I would like the entries transcribed word for word, please, with the pictures removed.
_ _ _
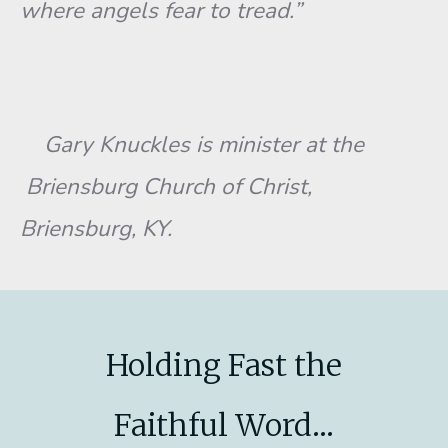
where angels fear to tread.”
Gary Knuckles is minister at the
Briensburg Church of Christ,
Briensburg, KY.
Holding Fast the
Faithful Word...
_ _ _
* _EXERCISE SOLUTION_
where angels fear to tread.”
Gary Knuckles is minister at the
Briensburg Church of Christ,
Briensburg, KY.
Holding Fast the
Faithful Word...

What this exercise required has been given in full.